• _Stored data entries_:

◆ ◆ ◆ ◆

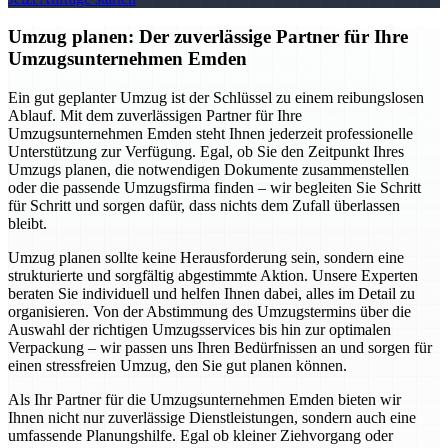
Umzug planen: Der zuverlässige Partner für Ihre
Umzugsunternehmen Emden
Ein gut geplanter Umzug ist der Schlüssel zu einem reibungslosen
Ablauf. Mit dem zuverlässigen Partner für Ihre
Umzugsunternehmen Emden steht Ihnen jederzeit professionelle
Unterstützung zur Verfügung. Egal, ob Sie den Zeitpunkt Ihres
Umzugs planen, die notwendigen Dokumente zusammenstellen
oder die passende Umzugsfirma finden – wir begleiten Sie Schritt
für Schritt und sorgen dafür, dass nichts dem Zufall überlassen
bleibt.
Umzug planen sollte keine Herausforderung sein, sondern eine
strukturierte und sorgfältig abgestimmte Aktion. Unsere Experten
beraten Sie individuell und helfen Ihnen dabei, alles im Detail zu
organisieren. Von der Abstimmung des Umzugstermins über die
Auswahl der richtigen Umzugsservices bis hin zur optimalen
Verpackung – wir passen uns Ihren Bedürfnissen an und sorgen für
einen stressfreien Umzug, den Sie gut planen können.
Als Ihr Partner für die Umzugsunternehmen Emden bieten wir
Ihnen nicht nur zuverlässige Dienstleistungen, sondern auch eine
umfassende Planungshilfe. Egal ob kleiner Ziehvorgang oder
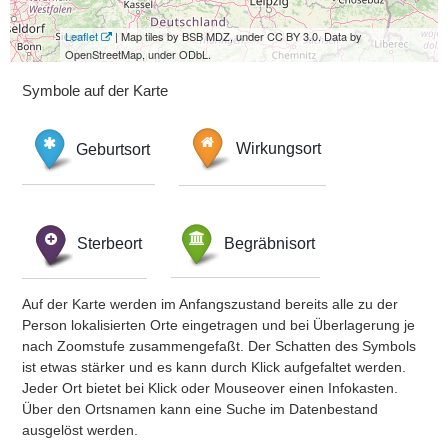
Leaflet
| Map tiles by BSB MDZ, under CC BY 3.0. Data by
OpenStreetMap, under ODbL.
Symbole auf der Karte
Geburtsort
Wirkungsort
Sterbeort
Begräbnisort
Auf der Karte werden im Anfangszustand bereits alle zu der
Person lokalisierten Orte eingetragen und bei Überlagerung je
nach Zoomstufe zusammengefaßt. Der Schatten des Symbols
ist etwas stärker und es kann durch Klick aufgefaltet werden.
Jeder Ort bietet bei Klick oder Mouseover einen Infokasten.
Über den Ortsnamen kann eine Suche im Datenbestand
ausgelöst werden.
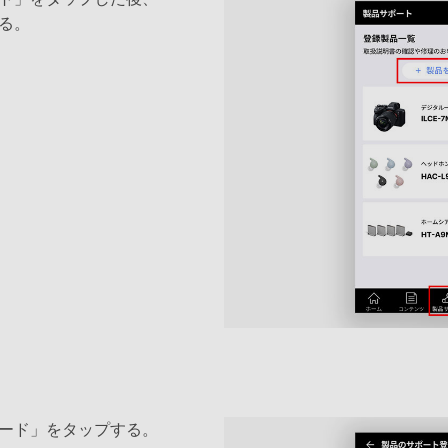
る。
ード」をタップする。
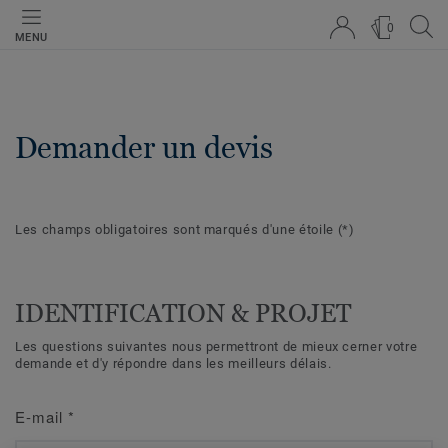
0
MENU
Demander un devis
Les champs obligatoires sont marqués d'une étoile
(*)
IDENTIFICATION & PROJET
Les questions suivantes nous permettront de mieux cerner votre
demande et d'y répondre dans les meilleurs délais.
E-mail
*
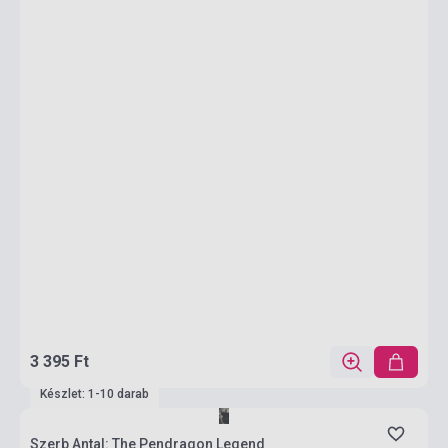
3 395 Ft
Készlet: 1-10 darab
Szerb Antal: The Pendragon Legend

◆ ◆ ◆ ◆

• _Work instruction_: Please count the lines above that contain the word "kann", and reply with the number alone.

• _Response to the exercise_: 2